Category Theory
Category Theory, as originally developed, is mathematics
applied to the practice of mathematics itself. The concept of
a category
(not to be
confused with the colloquial usage) models a particular
mathematical discourse. Hence we have the category of
sets
, modeling set theory, the category of groups
,
modeling group theory, the category of vector spaces
,
modeling linear algebra, etc. This allows us to reason
precisely about mathematics itself, and in particular about the
relationships between different mathematical discourses, using
the concepts of functor
and natural
transformation
.
We had to discover the notion of a natural transformation. That in turn forced us to look at functors, which in turn made us look at categories.
—Saunders Mac Lane, in The Work of Samuel
Eilenberg in Topology
, 1976.
Applied Category Theory
If category theory is mathematics applied to the practice of
mathematics, then it is already applied, by definition.

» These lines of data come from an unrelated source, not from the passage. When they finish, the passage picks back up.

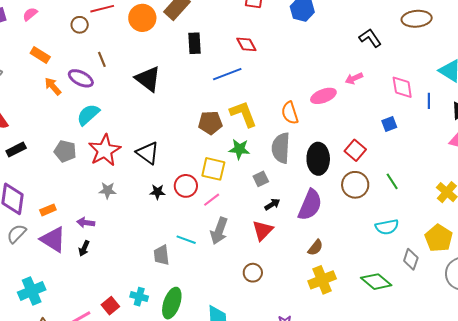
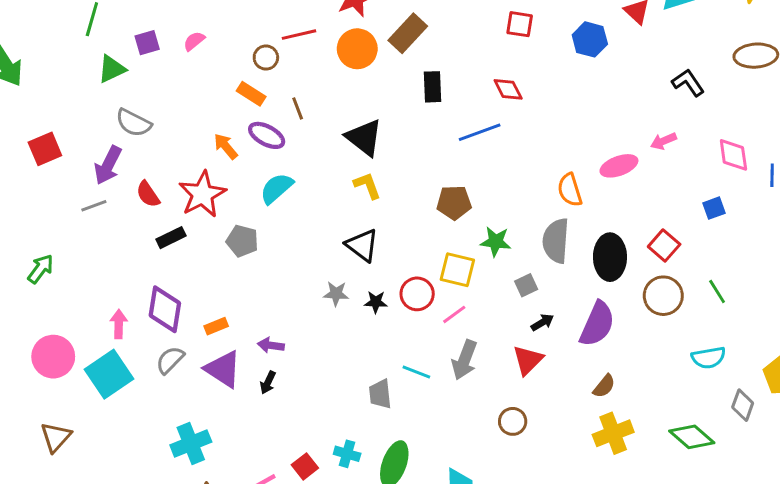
orange rectangle: (40, 55) -> (251, 94), moved
yellow L-shape: (243, 114) -> (367, 186), moved, size x0.7
red star: (105, 150) -> (202, 194), moved
gray star: (107, 190) -> (336, 294), moved

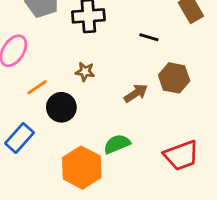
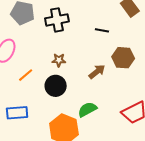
black circle: (61, 107) -> (56, 86), moved
blue rectangle: (19, 138) -> (17, 113), turned 50

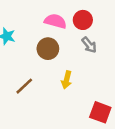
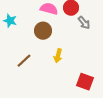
gray arrow: (89, 45) -> (84, 23), moved

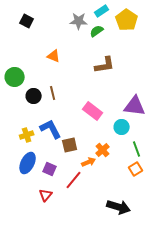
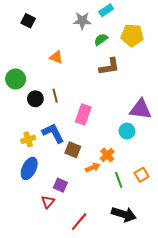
yellow pentagon: (127, 20) -> (132, 35), moved, turned -30
green semicircle: (97, 31) -> (101, 39), moved
pink rectangle: (93, 111) -> (83, 114), moved, turned 72
brown square: (70, 145) -> (73, 150), turned 35
green line: (137, 149) -> (119, 180), moved
purple square: (50, 169) -> (60, 185), moved
red line: (74, 180) -> (79, 222), moved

So applied category theory
is somewhat of a misnomer.
What it really means is category theory applied outside
of mathematics. The strength of this approach is that
central concepts in mathematics, such as number, function, and
equality are no longer taken for granted — instead, the
meta-mathematics of category theory is utilized to create
bespoke abstractions which perfectly fit the target domain,
insofar as it can be described by thought-patterns that are
stable enough that we can work with them collectively
(see David Spivak's definition of math).